Yep, it looks like you're about to take a little ride on the OS X crazy train, like it or not. You'll be able to put it off, oh, maybe five months, but it's coming. After this summer, you won't even be able to buy a new Mac with anything other than OS X installed. At least this seems to be the plan.
Your best course of action, given free time that you probably don't have, would be to load OS X on a spare system and slowly add components and test them out as you go. Meanwhile, you keep your critical hardware and software running on an OS 9 system until you're sure everything's going to work on the new one.
I know there's trepidation about this out there. But let's not forget the armies of Macintosh creative professionals who constantly upgrade to the latest and greatest and still manage to get the job done. Granted, theyor wespend a lot of money and waste a bit of time fixing up incompatibilities, but, in the end, it all works out, and we're more knowledgeable about our machines for the experience.
So should you upgrade to OS X right away?

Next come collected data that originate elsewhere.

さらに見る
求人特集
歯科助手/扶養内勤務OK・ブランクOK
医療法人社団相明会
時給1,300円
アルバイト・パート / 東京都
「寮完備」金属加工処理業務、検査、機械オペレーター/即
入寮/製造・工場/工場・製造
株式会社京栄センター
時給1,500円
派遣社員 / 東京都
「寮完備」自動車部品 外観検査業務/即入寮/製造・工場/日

Short answer, yes. Slightly less short answer: Upgrade one of your systems, and see how it works out. Either way, don't come crying to me if something goes wrong and you can't meet a production deadline. We Mac users are the bold and the brave, not some bunch of peecee lemmings waiting for the other guy to take the first leap off the Windows cliff. Drink a bottle of whiskey and install it. Pull out your electric guitar and rock out while it's starting up. If it crashes, stick your guitar through your screen and go steal another one. This is OS X, brother! And that "X" don't stand for no "xylophone." It stands for the "X"es you'll see in your enemies eyes as they fall before our symmetric multiprocessing onslaught! Dos Equis, baby! Let loose the dogs of war!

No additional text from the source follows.